What do Jimi Hendrix, Bob Marley and Abraham Lincoln have in common? Unfortunately, this is not the beginning of a bad joke. All three of these famous individuals died with no estate plan in place and decades of litigation ensued among both Hendrix’s and Marley’s family members. There are steps you can take now to ensure that your family does not end up in this situation. These steps range from simple to complex.

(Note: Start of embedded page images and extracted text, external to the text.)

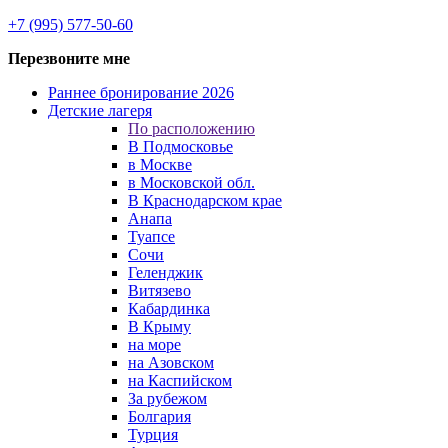
+7 (995) 577-50-60
Перезвоните мне
Раннее бронирование 2026
Детские лагеря
По расположению
В Подмосковье
в Москве
в Московской обл.
В Краснодарском крае
Анапа
Туапсе
Сочи
Геленджик
Витязево
Кабардинка
В Крыму
на море
на Азовском
на Каспийском
За рубежом
Болгария
Турция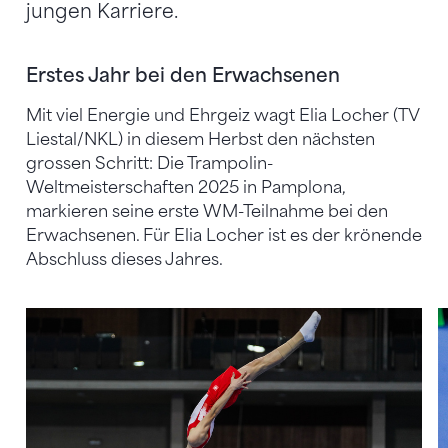
jungen Karriere.
Erstes Jahr bei den Erwachsenen
Mit viel Energie und Ehrgeiz wagt Elia Locher (TV
Liestal/NKL) in diesem Herbst den nächsten
grossen Schritt: Die Trampolin-
Weltmeisterschaften 2025 in Pamplona,
markieren seine erste WM-Teilnahme bei den
Erwachsenen. Für Elia Locher ist es der krönende
Abschluss dieses Jahres.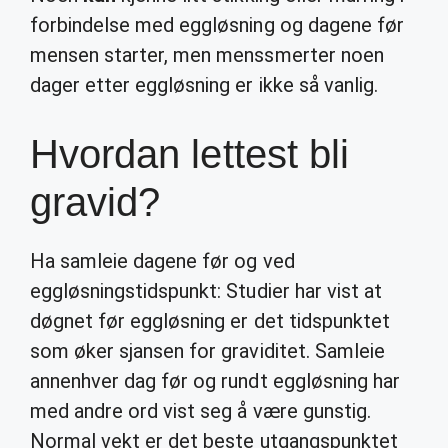
forbindelse med eggløsning og dagene før
mensen starter, men menssmerter noen
dager etter eggløsning er ikke så vanlig.
Hvordan lettest bli
gravid?
Ha samleie dagene før og ved
eggløsningstidspunkt: Studier har vist at
døgnet før eggløsning er det tidspunktet
som øker sjansen for graviditet. Samleie
annenhver dag før og rundt eggløsning har
med andre ord vist seg å være gunstig.
Normal vekt er det beste utgangspunktet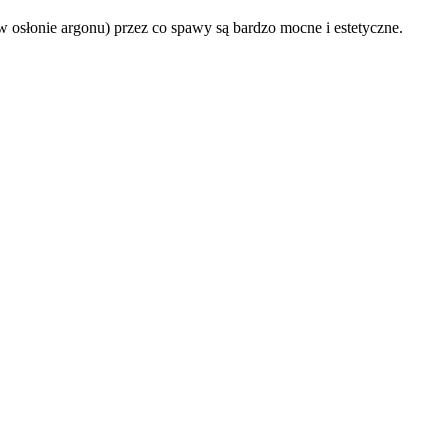
w osłonie argonu) przez co spawy są bardzo mocne i estetyczne.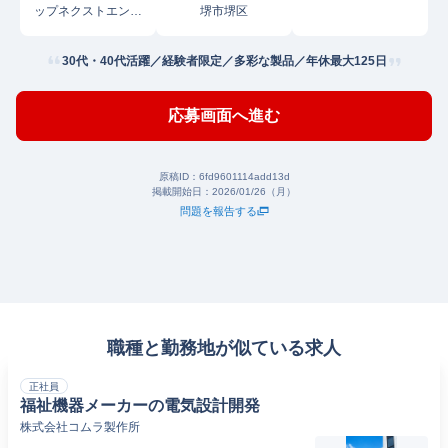
ップネクストエンジ
堺市堺区
ニア
30代・40代活躍／経験者限定／多彩な製品／年休最大125日
応募画面へ進む
原稿ID：
6fd9601114add13d
掲載開始日：
2026/01/26（月）
問題を報告する
職種と勤務地が似ている求人
正社員
福祉機器メーカーの電気設計開発
株式会社コムラ製作所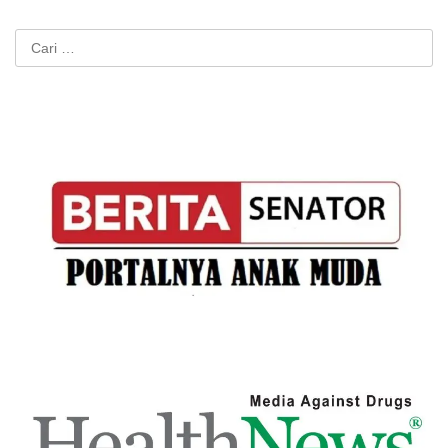
Cari
untuk: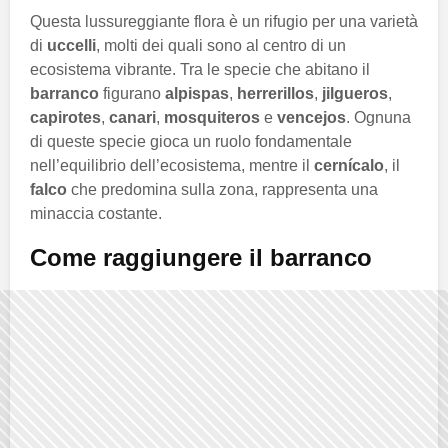
Questa lussureggiante flora è un rifugio per una varietà
di
uccelli
, molti dei quali sono al centro di un
ecosistema vibrante. Tra le specie che abitano il
barranco
figurano
alpispas
,
herrerillos
,
jilgueros
,
capirotes
,
canari
,
mosquiteros
e
vencejos
. Ognuna
di queste specie gioca un ruolo fondamentale
nell’equilibrio dell’ecosistema, mentre il
cernícalo
, il
falco
che predomina sulla zona, rappresenta una
minaccia costante.
Come raggiungere il barranco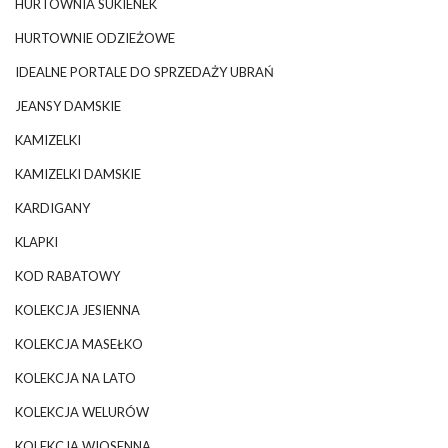
HURTOWNIA SUKIENEK
HURTOWNIE ODZIEŻOWE
IDEALNE PORTALE DO SPRZEDAŻY UBRAŃ
JEANSY DAMSKIE
KAMIZELKI
KAMIZELKI DAMSKIE
KARDIGANY
KLAPKI
KOD RABATOWY
KOLEKCJA JESIENNA
KOLEKCJA MASEŁKO
KOLEKCJA NA LATO
KOLEKCJA WELURÓW
KOLEKCJA WIOSENNA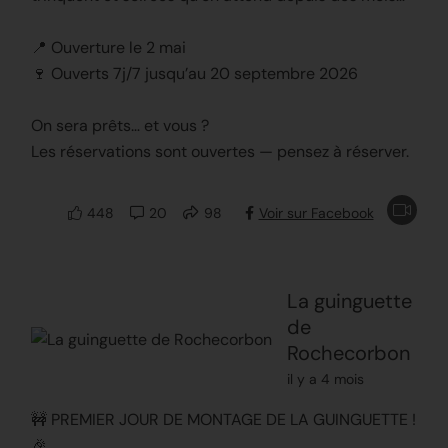
📍 Ouverture le 2 mai
🍷 Ouverts 7j/7 jusqu’au 20 septembre 2026
On sera prêts… et vous ?
Les réservations sont ouvertes — pensez à réserver.
448
20
98
Voir sur Facebook
La guinguette
de
Rochecorbon
il y a 4 mois
🚧 PREMIER JOUR DE MONTAGE DE LA GUINGUETTE !
🎉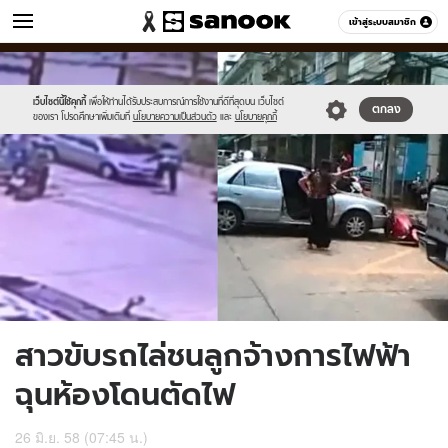
ข่าว
เข้าสู่ระบบสมาชิก
หมวดอื่นๆ
//s.isanook.com/ns/0/ud/363/1818871/qwqefdfg.jpg
Sanook
//s.isanook.com/sr/0/images/logo-
600
60
new-
sanook.png
เว็บไซต์นี้ใช้คุกกี้
เพื่อให้ท่านได้รับประสบการณ์การใช้งานที่ดีที่สุดบน เว็บไซต์
ตกลง
ของเรา โปรดศึกษาเพิ่มเติมที่
นโยบายความเป็นส่วนตัว
และ
นโยบายคุกกี้
สาวขับรถไล่ชนลูกจ้างการไฟฟ้า
ฉุนห้องโดนตัดไฟ
26 มิ.ย. 58 (07:45 น.)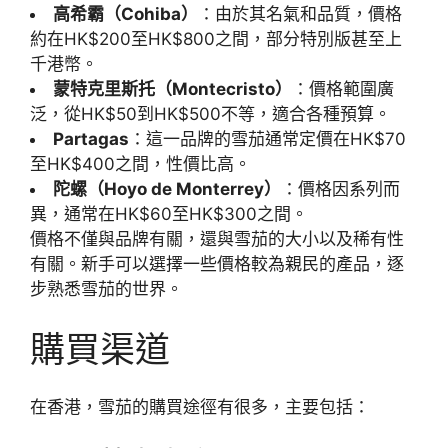
高希霸（Cohiba）
：由於其名氣和品質，價格
約在HK$200至HK$800之間，部分特別版甚至上
千港幣。
蒙特克里斯托（Montecristo）
：價格範圍廣
泛，從HK$50到HK$500不等，適合各種預算。
Partagas
：這一品牌的雪茄通常定價在HK$70
至HK$400之間，性價比高。
陀螺（Hoyo de Monterrey）
：價格因系列而
異，通常在HK$60至HK$300之間。
價格不僅與品牌有關，還與雪茄的大小以及稀有性
有關。新手可以選擇一些價格較為親民的產品，逐
步熟悉雪茄的世界。
購買渠道
在香港，雪茄的購買途徑有很多，主要包括：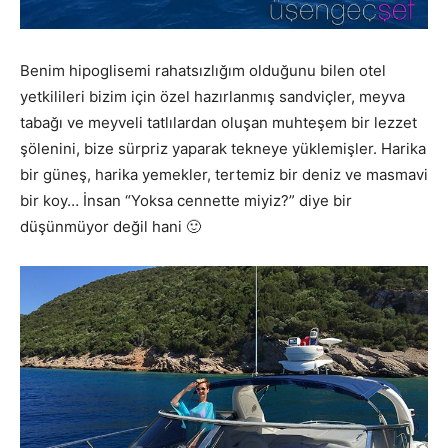
Benim hipoglisemi rahatsızlığım olduğunu bilen otel
yetkilileri bizim için özel hazırlanmış sandviçler, meyva
tabağı ve meyveli tatlılardan oluşan muhteşem bir lezzet
şölenini, bize sürpriz yaparak tekneye yüklemişler. Harika
bir güneş, harika yemekler, tertemiz bir deniz ve masmavi
bir koy… İnsan “Yoksa cennette miyiz?” diye bir
düşünmüyor değil hani 🙂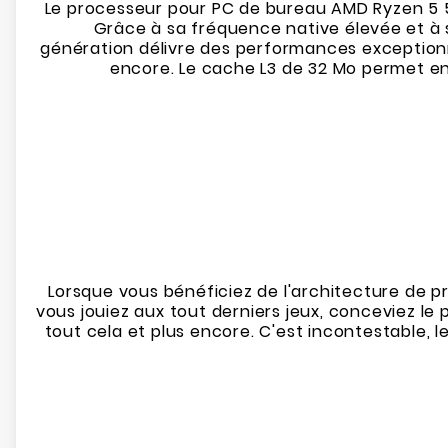
Le processeur pour PC de bureau AMD Ryzen 5 5
Grâce à sa fréquence native élevée et à 
génération délivre des performances exceptionnel
encore. Le cache L3 de 32 Mo permet en 
Lorsque vous bénéficiez de l'architecture de pr
vous jouiez aux tout derniers jeux, conceviez le
tout cela et plus encore. C'est incontestable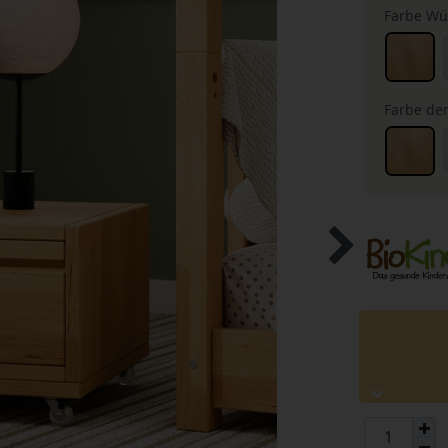
Farbe Wü
Farbe der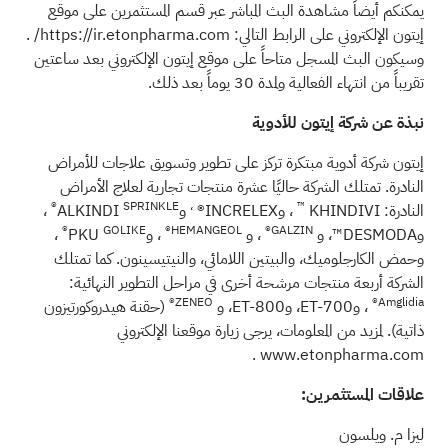
يمكنكم أيضاً مشاهدة البث المباشر عبر قسم المستثمرين على موقع
إيتون الإلكتروني على الرابط التالي:
https://ir.etonpharma.com/
.
وسيكون البث المسجل متاحاً على موقع إيتون الإلكتروني بعد ساعتين
تقريباً من انتهاء الفعالية ولمدة 30 يوماً بعد ذلك.
نبذة عن شركة إيتون للأدوية
إيتون شركة أدوية مبتكرة تركز على تطوير وتسويق علاجات للأمراض
النادرة. تمتلك الشركة حاليًا عشرة منتجات تجارية لعلاج الأمراض
SPRINKLE®
،
™
النادرة: KHINDIVI
، وINCRELEX®
وALKINDI
،
GOLIKE®
HEMANGEOL®
GALZIN®
وDESMODA™، و
، و
، وPKU
،
وحمض الكارجلوميك، والبيتين اللامائي، والنيتيسينون. كما تمتلك
الشركة أربعة منتجات مرشحة أخرى في مراحل التطوير النهائية:
ZENEO®
Amglidia®
، وET-700، وET-800، و
(حقنة هيدروكورتيزون
ذاتية). لمزيد من المعلومات، يرجى زيارة موقعنا الإلكتروني
.
www.etonpharma.com
علاقات المستثمرين:
ليزا م. ويلسون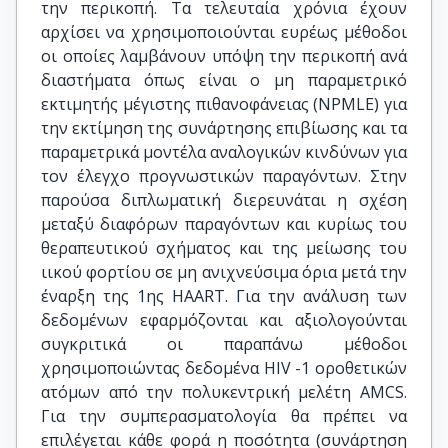
την περικοπή. Τα τελευταία χρόνια έχουν
αρχίσει να χρησιμοποιούνται ευρέως μέθοδοι
οι οποίες λαμβάνουν υπόψη την περικοπή ανά
διαστήματα όπως είναι ο μη παραμετρικό
εκτιμητής μέγιστης πιθανοφάνειας (NPMLE) για
την εκτίμηση της συνάρτησης επιβίωσης και τα
παραμετρικά μοντέλα αναλογικών κινδύνων για
τον έλεγχο προγνωστικών παραγόντων. Στην
παρούσα διπλωματική διερευνάται η σχέση
μεταξύ διαφόρων παραγόντων και κυρίως του
θεραπευτικού σχήματος και της μείωσης του
ιικού φορτίου σε μη ανιχνεύσιμα όρια μετά την
έναρξη της 1ης HAART. Για την ανάλυση των
δεδομένων εφαρμόζονται και αξιολογούνται
συγκριτικά οι παραπάνω μέθοδοι
χρησιμοποιώντας δεδομένα HIV -1 οροθετικών
ατόμων από την πολυκεντρική μελέτη AMCS.
Για την συμπερασματολογία θα πρέπει να
επιλέγεται κάθε φορά η ποσότητα (συνάρτηση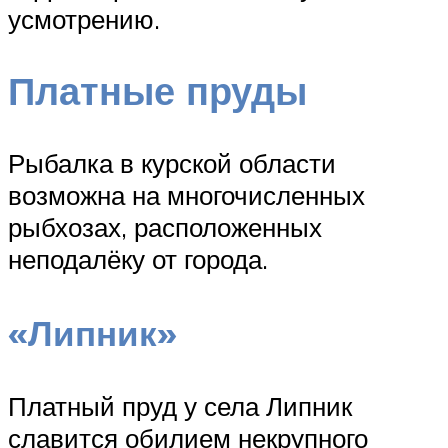
усмотрению.
Платные пруды
Рыбалка в курской области
возможна на многочисленных
рыбхозах, расположенных
неподалёку от города.
«Липник»
Платный пруд у села Липник
славится обилием некрупного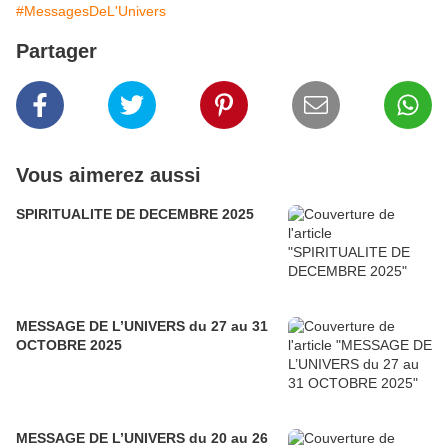
#MessagesDeL'Univers
Partager
Vous aimerez aussi
SPIRITUALITE DE DECEMBRE 2025
MESSAGE DE L’UNIVERS du 27 au 31
OCTOBRE 2025
MESSAGE DE L’UNIVERS du 20 au 26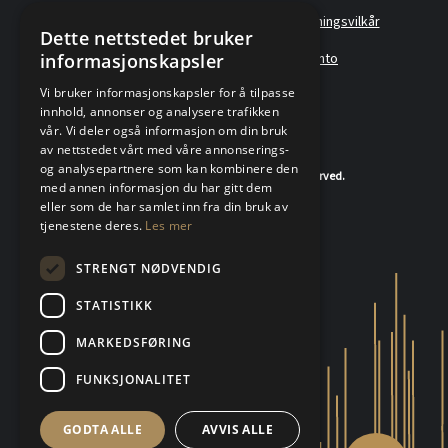
Policyer
Personvernerklæring
Forretningsvilkår
Dette nettstedet bruker
informasjonskapsler
Angreskjema
Om oss
Metallkonto
Vi bruker informasjonskapsler for å tilpasse
innhold, annonser og analysere trafikken
vår. Vi deler også informasjon om din bruk
av nettstedet vårt med våre annonserings-
og analysepartnere som kan kombinere den
© 2020-2026 K.A.Rasmussen. All rights reserved.
med annen informasjon du har gitt dem
eller som de har samlet inn fra din bruk av
tjenestene deres.
Les mer
STRENGT NØDVENDIG
STATISTIKK
MARKEDSFØRING
FUNKSJONALITET
GODTA ALLE
AVVIS ALLE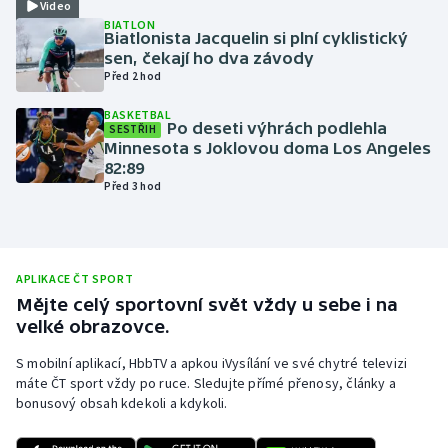
Video
BIATLON
Olympijské hry
Biatlonista Jacquelin si plní cyklistický
sen, čekají ho dva závody
Parasport
Před 2 hod
BASKETBAL
Plavání
Po deseti výhrách podlehla
SESTŘIH
Minnesota s Joklovou doma Los Angeles
82:89
Plážový volejbal
Před 3 hod
Ragby
Rychlobruslení
APLIKACE ČT SPORT
Mějte celý sportovní svět vždy u sebe i na
Rychlostní kanoistika
velké obrazovce.
S mobilní aplikací, HbbTV a apkou iVysílání ve své chytré televizi
Short track
máte ČT sport vždy po ruce. Sledujte přímé přenosy, články a
bonusový obsah kdekoli a kdykoli.
Sportovní střelba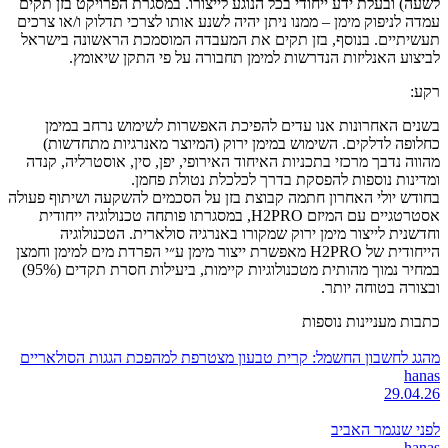
לשעה) ובעלת ידע ייחודי בכל הנוגע לייצורו. במסגרת הפרויקט בזן תקים
עמדה לניפוק מימן – ממנו ניתן יהיה לשנע אותו לצרכי תדלוק ו/או צרכים
תעשיתיים. בנוסף, בזן תקים את המעבדה המוסמכת הראשונה בישראל
לביצוע האנליזות הנדרשות למימן תחבורה על פי התקן שיאומץ.
רקע:
בשנים האחרונות אנו עדים להפיכת האפשרות לשימוש נרחב במימן
כחלופה לדלקים. השימוש במימן ירוק (המיוצר מאנרגיות מתחדשות)
מהווה נדבך מרכזי בתכניות האיחוד האירופי, יפן, סין, אוסטרליה, קנדה
ומדינות נוספות להפסקת בדרך לכלכלת נטולת פחמן.
בחודש יולי האחרון חתמה קבוצת בזן על הסכמים להשקעה ושיתוף פעולה
אסטרטגיים עם המיזם H2PRO, במסגרתו פותחה טכנולוגיה ייחודית
וחדשנית לייצור מימן ירוק שמקורו באנרגיה סולארית. הטכנולוגיה
הייחודית של H2PRO מאפשרת ייצור מימן ע״י הפרדת מים למימן וחמצן
במחיר נמוך מהותית מטכנולוגיות קיימות, ביעילות חסרת תקדים (95%)
ובצורה בטוחה יותר.
כתבות מעניינות נוספות
מהגג לחשבון החשמל: קרית טבעון מצטרפת למהפכת הגגות הסולאריים
hanas
29.04.26
לפני שנגמר האביב
hanas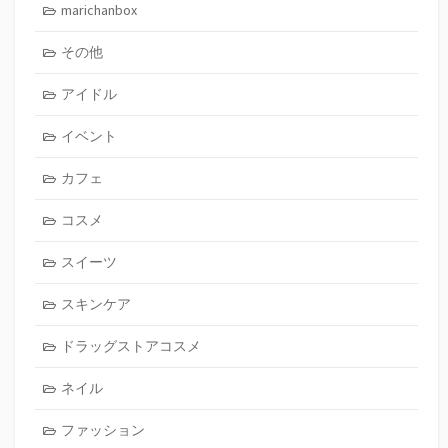
marichanbox
その他
アイドル
イベント
カフェ
コスメ
スイーツ
スキンケア
ドラッグストアコスメ
ネイル
ファッション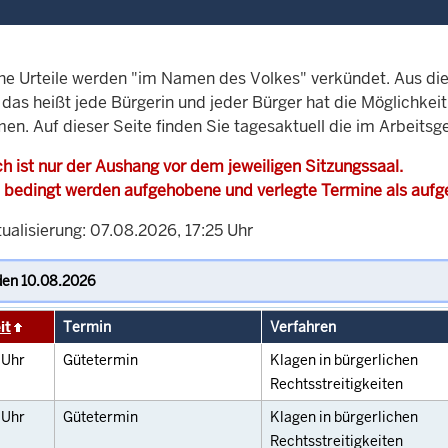
che Urteile werden "im Namen des Volkes" verkündet. Aus di
, das heißt jede Bürgerin und jeder Bürger hat die Möglichke
en. Auf dieser Seite finden Sie tagesaktuell die im Arbeitsg
h ist nur der Aushang vor dem jeweiligen Sitzungssaal.
 bedingt werden aufgehobene und verlegte Termine als auf
ualisierung: 07.08.2026, 17:25 Uhr
it
Termin
Verfahren
0
Uhr
Gütetermin
Klagen in bürgerlichen
Rechtsstreitigkeiten
0
Uhr
Gütetermin
Klagen in bürgerlichen
Rechtsstreitigkeiten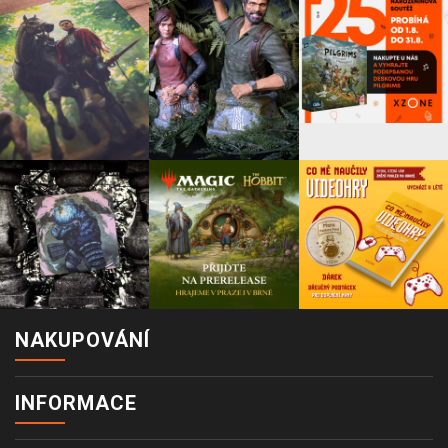
NAKUPOVÁNÍ
INFORMACE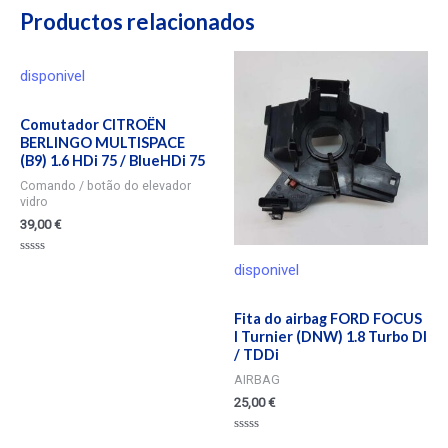
Productos relacionados
disponivel
Comutador CITROËN
BERLINGO MULTISPACE
(B9) 1.6 HDi 75 / BlueHDi 75
Comando / botão do elevador
vidro
39,00
€
Valorado
disponivel
en
0
de
5
Fita do airbag FORD FOCUS
I Turnier (DNW) 1.8 Turbo DI
/ TDDi
AIRBAG
25,00
€
Valorado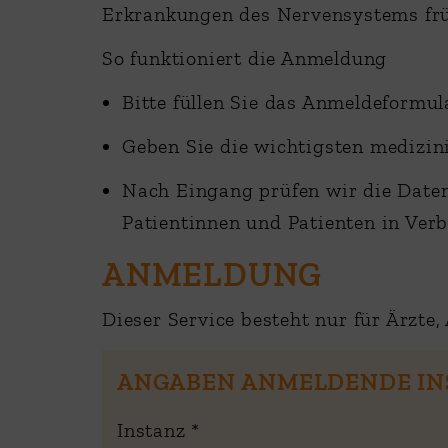
Erkrankungen des Nervensystems früh
So funktioniert die Anmeldung
Bitte füllen Sie das Anmeldeformul
Geben Sie die wichtigsten medizini
Nach Eingang prüfen wir die Daten
Patientinnen und Patienten in Ver
ANMELDUNG
Dieser Service besteht nur für Ärzte
ANGABEN ANMELDENDE IN
Instanz
*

One of the most vital steps is to have your basic estate plan in place. This will be true for everyone no matter your net worth. The basic estate plan consists of a will, potentially a revocable trust, durable powers of attorney, designation of health care surrogate and living will. The will and revocable trust are designed to help you direct your preferred distribution of your assets. If you do not have a will, then the state will essentially provide one for you by statute. This state provided “will” may or may not coincide with your wishes. A revocable trust, depending on the assets and titling of same, may help you avoid probate. The revocable trust is a private document administered by your designated trustees. The revocable trust is also a helpful tool in the event you become incapacitated. In that situation your successor trustee could step in and administer those assets owned by the revocable trust without the need for court supervision. Along those same lines, a durable power of attorney helps to avoid a guardianship for your assets that are owned outside of your revocable trust. This document designates an attorney-in-fact to make financial decisions on your behalf. While your financial affairs are important, it is also a good idea to plan for who will make your health care decisions if you are unable to do so and what should happen if life prolonging procedures are contemplated. Having a designation of health care surrogate and a living will can accomplish this for you.
In addition to having a basic estate plan in place, it is important to regularly check your beneficiaries on any beneficiary designated assets. For instance, retirement accounts (401ks, IRAs, Roth IRAs, etc.), life insurance and any other accounts that has a beneficiary listed. If these types of assets do not have the correct beneficiaries, then they can override your estate plan instead of working in conjunction with it.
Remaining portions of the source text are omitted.